**YOUR OBJECTIVE**
Print each record below character for character.

═════ AVAILABLE DATA

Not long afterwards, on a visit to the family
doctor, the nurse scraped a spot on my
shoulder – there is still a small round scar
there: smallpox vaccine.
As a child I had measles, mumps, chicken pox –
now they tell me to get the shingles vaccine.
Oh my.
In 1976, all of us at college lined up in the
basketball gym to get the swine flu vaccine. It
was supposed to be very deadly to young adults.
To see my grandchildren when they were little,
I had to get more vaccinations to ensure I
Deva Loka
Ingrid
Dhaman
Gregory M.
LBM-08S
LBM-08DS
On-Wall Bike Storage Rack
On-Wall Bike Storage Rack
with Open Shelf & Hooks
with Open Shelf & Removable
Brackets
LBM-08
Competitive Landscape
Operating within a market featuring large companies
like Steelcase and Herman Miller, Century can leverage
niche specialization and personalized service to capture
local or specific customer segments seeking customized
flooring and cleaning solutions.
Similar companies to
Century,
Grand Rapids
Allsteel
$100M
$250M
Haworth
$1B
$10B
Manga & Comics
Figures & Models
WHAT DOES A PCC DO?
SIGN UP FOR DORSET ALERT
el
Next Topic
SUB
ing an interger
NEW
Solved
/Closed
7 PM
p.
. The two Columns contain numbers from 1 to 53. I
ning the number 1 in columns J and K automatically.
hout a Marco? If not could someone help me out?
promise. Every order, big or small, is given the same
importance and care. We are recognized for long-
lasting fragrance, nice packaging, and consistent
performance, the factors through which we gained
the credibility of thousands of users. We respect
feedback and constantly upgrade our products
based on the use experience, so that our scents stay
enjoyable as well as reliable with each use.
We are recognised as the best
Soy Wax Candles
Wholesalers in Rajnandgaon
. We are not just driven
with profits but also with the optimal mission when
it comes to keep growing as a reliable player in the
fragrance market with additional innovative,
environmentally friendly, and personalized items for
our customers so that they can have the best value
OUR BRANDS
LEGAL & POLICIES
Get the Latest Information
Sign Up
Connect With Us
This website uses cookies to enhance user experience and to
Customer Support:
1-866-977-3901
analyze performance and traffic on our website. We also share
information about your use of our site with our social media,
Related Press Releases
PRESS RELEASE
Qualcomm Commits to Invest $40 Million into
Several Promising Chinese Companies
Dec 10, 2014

══════════

**EXERCISE SOLUTION**
Not long afterwards, on a visit to the family
doctor, the nurse scraped a spot on my
shoulder – there is still a small round scar
there: smallpox vaccine.
As a child I had measles, mumps, chicken pox –
now they tell me to get the shingles vaccine.
Oh my.
In 1976, all of us at college lined up in the
basketball gym to get the swine flu vaccine. It
was supposed to be very deadly to young adults.
To see my grandchildren when they were little,
I had to get more vaccinations to ensure I
Deva Loka
Ingrid
Dhaman
Gregory M.
LBM-08S
LBM-08DS
On-Wall Bike Storage Rack
On-Wall Bike Storage Rack
with Open Shelf & Hooks
with Open Shelf & Removable
Brackets
LBM-08
Competitive Landscape
Operating within a market featuring large companies
like Steelcase and Herman Miller, Century can leverage
niche specialization and personalized service to capture
local or specific customer segments seeking customized
flooring and cleaning solutions.
Similar companies to
Century,
Grand Rapids
Allsteel
$100M
$250M
Haworth
$1B
$10B
Manga & Comics
Figures & Models
WHAT DOES A PCC DO?
SIGN UP FOR DORSET ALERT
el
Next Topic
SUB
ing an interger
NEW
Solved
/Closed
7 PM
p.
. The two Columns contain numbers from 1 to 53. I
ning the number 1 in columns J and K automatically.
hout a Marco? If not could someone help me out?
promise. Every order, big or small, is given the same
importance and care. We are recognized for long-
lasting fragrance, nice packaging, and consistent
performance, the factors through which we gained
the credibility of thousands of users. We respect
feedback and constantly upgrade our products
based on the use experience, so that our scents stay
enjoyable as well as reliable with each use.
We are recognised as the best
Soy Wax Candles
Wholesalers in Rajnandgaon
. We are not just driven
with profits but also with the optimal mission when
it comes to keep growing as a reliable player in the
fragrance market with additional innovative,
environmentally friendly, and personalized items for
our customers so that they can have the best value
OUR BRANDS
LEGAL & POLICIES
Get the Latest Information
Sign Up
Connect With Us
This website uses cookies to enhance user experience and to
Customer Support:
1-866-977-3901
analyze performance and traffic on our website. We also share
information about your use of our site with our social media,
Related Press Releases
PRESS RELEASE
Qualcomm Commits to Invest $40 Million into
Several Promising Chinese Companies
Dec 10, 2014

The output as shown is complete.